**PROBLEM:** Needed from the data below: all lines that contain the word "sistemi".

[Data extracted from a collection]
☆ ☆ ☆ ☆ ☆

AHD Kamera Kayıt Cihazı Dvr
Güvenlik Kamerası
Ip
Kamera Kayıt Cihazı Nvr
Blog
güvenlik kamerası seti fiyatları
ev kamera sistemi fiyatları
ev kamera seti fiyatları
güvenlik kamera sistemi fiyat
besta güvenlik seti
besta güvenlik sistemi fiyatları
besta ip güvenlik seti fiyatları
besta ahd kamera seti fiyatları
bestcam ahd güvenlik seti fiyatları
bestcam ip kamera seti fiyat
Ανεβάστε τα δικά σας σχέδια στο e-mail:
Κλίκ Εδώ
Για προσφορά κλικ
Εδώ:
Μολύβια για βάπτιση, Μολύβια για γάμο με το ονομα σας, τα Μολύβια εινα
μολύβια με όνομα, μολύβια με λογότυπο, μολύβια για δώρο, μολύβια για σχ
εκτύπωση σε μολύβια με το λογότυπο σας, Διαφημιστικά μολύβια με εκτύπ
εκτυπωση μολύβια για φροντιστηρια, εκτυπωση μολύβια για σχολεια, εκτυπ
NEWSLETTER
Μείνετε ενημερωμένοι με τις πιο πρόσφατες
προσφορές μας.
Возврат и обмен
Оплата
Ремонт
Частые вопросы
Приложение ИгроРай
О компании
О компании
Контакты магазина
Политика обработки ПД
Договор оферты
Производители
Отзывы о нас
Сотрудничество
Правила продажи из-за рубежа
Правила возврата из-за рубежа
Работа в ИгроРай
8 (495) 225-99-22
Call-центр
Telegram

☆ ☆ ☆ ☆ ☆

**ANSWER TO THIS TASK:**
ev kamera sistemi fiyatları
güvenlik kamera sistemi fiyat
besta güvenlik sistemi fiyatları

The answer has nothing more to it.